◆ **ASSIGNMENT**:
Pick out each line of the records in which the word "dell" appears.

(Beginning of DATA SHOWN)

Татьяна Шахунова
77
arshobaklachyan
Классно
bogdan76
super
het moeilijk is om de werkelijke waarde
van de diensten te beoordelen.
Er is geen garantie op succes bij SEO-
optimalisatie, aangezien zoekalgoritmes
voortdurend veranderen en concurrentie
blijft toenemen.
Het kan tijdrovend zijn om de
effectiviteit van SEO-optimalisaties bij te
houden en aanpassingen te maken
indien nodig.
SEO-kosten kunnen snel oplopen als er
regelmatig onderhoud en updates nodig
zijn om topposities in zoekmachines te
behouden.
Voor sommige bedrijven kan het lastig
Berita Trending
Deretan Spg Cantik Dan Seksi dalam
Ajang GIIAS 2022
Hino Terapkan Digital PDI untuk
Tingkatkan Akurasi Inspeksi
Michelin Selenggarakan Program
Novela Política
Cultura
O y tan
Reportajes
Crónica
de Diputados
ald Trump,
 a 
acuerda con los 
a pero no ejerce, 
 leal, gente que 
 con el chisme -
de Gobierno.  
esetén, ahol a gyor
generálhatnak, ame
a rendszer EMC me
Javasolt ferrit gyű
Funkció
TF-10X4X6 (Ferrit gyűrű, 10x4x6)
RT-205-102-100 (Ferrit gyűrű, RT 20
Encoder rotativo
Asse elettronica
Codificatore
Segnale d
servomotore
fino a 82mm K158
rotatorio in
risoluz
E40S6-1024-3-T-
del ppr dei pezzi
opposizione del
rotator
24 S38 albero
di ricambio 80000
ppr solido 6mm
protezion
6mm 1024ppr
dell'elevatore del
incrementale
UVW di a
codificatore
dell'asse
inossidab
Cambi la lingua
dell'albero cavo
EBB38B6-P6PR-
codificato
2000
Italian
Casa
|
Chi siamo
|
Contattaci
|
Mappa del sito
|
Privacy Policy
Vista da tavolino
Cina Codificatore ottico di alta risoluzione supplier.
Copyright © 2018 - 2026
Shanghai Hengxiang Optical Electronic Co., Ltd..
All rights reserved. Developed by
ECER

(End of DATA SHOWN)

◆ **YOUR SOLUTION**:
dell'elevatore del
dell'asse
dell'albero cavo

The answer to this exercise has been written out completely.